Rosalie était restée aux genoux de son père, le visage caché dans ses mains et pleurant amèrement ; à ces dernières paroles, elle reprit un peu de courage, et, l’embrassant tendrement, elle lui dit :

« Oui, mon père, je vous le jure, je réparerai ma faute ; ne me quittez pas, mon père, et je chercherai près de vous le courage qui pourrait me manquer si j’étais privée de votre sage et paternelle surveillance.

– Ah ! Rosalie, il n’est plus en mon pouvoir de rester près de toi ; je suis sous la puissance de mon ennemie ; elle ne me permettra sans doute pas de rester pour te prémunir contre les pièges que te tendra sa méchanceté. Je m’étonne de ne l’avoir pas encore vue, car le spectacle de mon affliction doit avoir pour elle de la douceur.

– J’étais près de toi aux pieds de ta fille, dit la Souris grise de sa petite voix aigre, en se montrant au malheureux génie. Je me suis amusée au récit de ce que je t’ai déjà fait souffrir, et c’est ce qui fait que je ne me suis pas montrée plus tôt. Dis adieu à ta chère Rosalie ; je l’emmène avec moi, et je te défends de la suivre. »

En disant ces mots, elle saisit, avec ses petites dents aiguës, le bas de la robe de Rosalie, pour l’entraîner après elle.
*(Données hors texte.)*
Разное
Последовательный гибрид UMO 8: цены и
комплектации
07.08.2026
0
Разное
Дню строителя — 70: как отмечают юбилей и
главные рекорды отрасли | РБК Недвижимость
Rosalie poussa des cris perçants en se cramponnant à son père ; une force irrésistible l’entraînait. L’infortuné génie saisit un bâton et le leva sur la Souris ; mais, avant qu’il eût le temps de l’abaisser, la Souris posa sa petite patte sur le pied du génie, qui resta immobile et semblable à une statue. Rosalie tenait embrassés les genoux de son père et criait grâce à la Souris ; mais celle-ci, riant de son petit rire aigu et diabolique, lui dit :

« Venez, venez, ma mie, ce n’est pas ici que vous trouveriez de quoi succomber deux autres fois à votre gentil défaut ; nous allons courir le monde ensemble, et je vous ferai voir du pays en quinze jours. »

La Souris tirait toujours Rosalie, dont les bras, enlacés autour de son père, résistaient à la force extraordinaire qu’employait son ennemie. Alors la Souris poussa un petit cri discordant, et subitement toute la maison fut en flammes. Rosalie eut assez de présence d’esprit pour réfléchir qu’en se laissant brûler elle perdait tout moyen de sauver son père qui resterait éternellement sous le pouvoir de Détestable, tandis qu’en conservant sa propre vie, elle conservait aussi les chances de le sauver.
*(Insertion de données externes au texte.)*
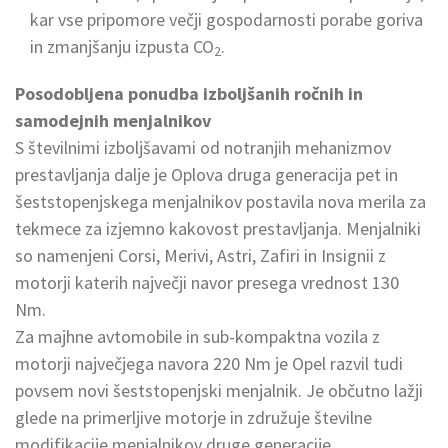
kar vse pripomore večji gospodarnosti porabe goriva
in zmanjšanju izpusta CO
.
2
Posodobljena ponudba izboljšanih ročnih in
samodejnih menjalnikov
S številnimi izboljšavami od notranjih mehanizmov
prestavljanja dalje je Oplova druga generacija pet in
šeststopenjskega menjalnikov postavila nova merila za
tekmece za izjemno kakovost prestavljanja. Menjalniki
so namenjeni Corsi, Merivi, Astri, Zafiri in Insignii z
motorji katerih največji navor presega vrednost 130
Nm.
Za majhne avtomobile in sub-kompaktna vozila z
motorji največjega navora 220 Nm je Opel razvil tudi
povsem novi šeststopenjski menjalnik. Je občutno lažji
glede na primerljive motorje in združuje številne
modifikacije menjalnikov druge generacije.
« Adieu, mon père ! s’écria-t-elle ; au revoir dans quinze jours ! Votre Rosalie vous sauvera après vous avoir perdu. »

Et elle s’échappa pour ne pas être dévorée par les flammes.

Elle courut quelque temps, ne sachant où elle allait ; elle marcha ainsi plusieurs heures ; enfin, accablée de fatigue, demimorte de faim, elle se hasarda à aborder une bonne femme qui était assise à sa porte.

« Madame, dit-elle, veuillez me donner asile ; je meurs de faim et de fatigue ; permettez-moi d’entrer et de passer la nuit chez vous.

– Comment une si belle fille se trouve-t-elle sur les grandes routes, et qu’est-ce que cette bête qui vous accompagne et qui a la mine d’un petit démon ? »

Rosalie, se retournant, vit la Souris grise qui la regardait d’un air moqueur.

Elle voulut la chasser, mais la Souris refusait obstinément de s’en aller. La bonne femme, voyant cette lutte, hocha la tête et dit :

« Passez votre chemin, la belle : je ne loge pas chez moi le diable et ses protégés. »

Rosalie continua sa route en pleurant, et partout où elle se présenta, on refusa de la recevoir avec sa Souris qui ne la quittait pas. Elle entra dans une forêt où elle trouva heureusement un ruisseau pour étancher sa soif, des fruits et des noisettes en abondance ; elle but, mangea, et s’assit près d’un arbre, pensant avec inquiétude à son père et à ce qu’elle deviendrait pendant quinze jours. Tout en réfléchissant, Rosalie, pour ne pas voir la maudite Souris grise, ferma les yeux ; la fatigue et l’obscurité amenèrent le sommeil : elle s’endormit profondément.